If I could shout this blog entry out all over social media, I would do it in a heartbeat. You nailed it!

And Kim's Pixie is just adorable! :-)

edna million Going Gentle Into That Good Ni ⋅ August 06, 2014

I know!!! I did all kinds of really stupid things at that age, but none of them killed me and all of them taught me valuable lessons. And you're right, the world didn't end despite the certainty that it was going to at the time! I'm sure it's hard to just sit back and watch your kids do stupid things, and it's REALLY easy for Kidless Me to judge, but I do get to see the fallout from it. And it's not pretty.

Ulfric Stormcloak August 06, 2014

Aw. Pixie is a sweetheart.

What kills me about helicopter parents is that they are MY generation. Generation X. The Latch Key Kids. We had to figure things out for ourselves because our Boomer parents were too busy finding themselves to take care of things for us, even if they wanted to.

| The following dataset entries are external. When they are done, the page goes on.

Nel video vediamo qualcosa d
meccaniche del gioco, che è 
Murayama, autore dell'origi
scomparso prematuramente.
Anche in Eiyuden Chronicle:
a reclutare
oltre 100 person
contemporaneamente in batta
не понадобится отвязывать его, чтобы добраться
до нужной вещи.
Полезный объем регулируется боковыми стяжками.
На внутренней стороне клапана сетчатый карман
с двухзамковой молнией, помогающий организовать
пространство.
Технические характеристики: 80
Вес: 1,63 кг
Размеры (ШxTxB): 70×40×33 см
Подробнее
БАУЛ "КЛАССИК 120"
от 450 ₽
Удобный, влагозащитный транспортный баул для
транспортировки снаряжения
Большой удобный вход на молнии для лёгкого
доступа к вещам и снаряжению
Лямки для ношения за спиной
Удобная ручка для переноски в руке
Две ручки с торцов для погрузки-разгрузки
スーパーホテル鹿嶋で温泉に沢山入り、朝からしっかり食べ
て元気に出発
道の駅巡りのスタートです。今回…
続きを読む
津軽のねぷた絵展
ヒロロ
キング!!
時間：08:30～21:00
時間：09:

If we were resourceful enough to drag ourselves up, why do we think our children are incapable of handling even the most mundane tasks?

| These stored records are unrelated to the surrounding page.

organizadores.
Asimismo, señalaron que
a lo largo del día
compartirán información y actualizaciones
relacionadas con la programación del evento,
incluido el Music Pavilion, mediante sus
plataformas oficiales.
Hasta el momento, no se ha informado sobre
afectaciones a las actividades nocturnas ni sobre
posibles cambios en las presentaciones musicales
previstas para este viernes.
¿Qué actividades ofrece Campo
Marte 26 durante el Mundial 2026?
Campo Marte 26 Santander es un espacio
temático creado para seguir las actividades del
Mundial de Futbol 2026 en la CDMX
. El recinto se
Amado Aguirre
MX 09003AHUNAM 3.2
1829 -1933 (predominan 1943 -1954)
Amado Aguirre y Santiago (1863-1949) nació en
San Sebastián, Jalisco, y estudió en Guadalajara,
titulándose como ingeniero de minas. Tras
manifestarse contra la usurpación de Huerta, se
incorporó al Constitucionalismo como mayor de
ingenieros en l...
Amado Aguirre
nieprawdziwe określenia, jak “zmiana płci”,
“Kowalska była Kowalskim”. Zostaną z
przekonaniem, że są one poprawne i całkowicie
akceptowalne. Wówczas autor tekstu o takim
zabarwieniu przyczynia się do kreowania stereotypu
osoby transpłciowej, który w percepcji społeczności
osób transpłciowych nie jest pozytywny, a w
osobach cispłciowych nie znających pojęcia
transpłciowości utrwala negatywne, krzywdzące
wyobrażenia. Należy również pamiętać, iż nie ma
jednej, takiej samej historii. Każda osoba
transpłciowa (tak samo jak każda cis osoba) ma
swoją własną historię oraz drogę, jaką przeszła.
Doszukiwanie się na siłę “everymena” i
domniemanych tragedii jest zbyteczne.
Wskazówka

edna million Ulfric Stormcloak ⋅ August 06, 2014

It is really weird- you'd think these parents would realize how much better off they are for having learned how to take care of themselves and function like adults early on. Maybe it's that backlash thing--- every generation tries to give the next one the things it felt like it missed out on. Generation X resented the Boomers for being so hands-off, so they are the most hands-on parents ever.

Eriu August 06, 2014

I want to make a comment, but Mama hasn't written it for me yet.

edna million Eriu ⋅ August 06, 2014

Hahahahahahahaha!!

Ragdolls August 07, 2014

noko August 08, 2014

I do not believe there is a kitten out there more adorable than Pixie but I hope one doesn't get anywhere near me in the next few months because I am super vulnerable to their charms right now. :) I should book some travel. But then my cat sitter would get to spend time with the kitten... wait, I think it is hopeless.

Where do these parents find the time to take care of these things for their college aged children??? I barely have time to do what I need to so I can take care of myself. It is a mystery. Has technology and fast food freed up that much time?

jamez October 26, 2014

A very beautiful kitten, and well photographed. I’ve just been on flickr looking at you July photographs, seeing the moss and liken on the wood I think you live a long way from a city, a nice set of images, it’s good to your country through your eyes. You visitors looked lively, a good time with them around I would think.

Yes I was thinking it was that time again, I was waiting for the narrative to take a turn; then it clicked!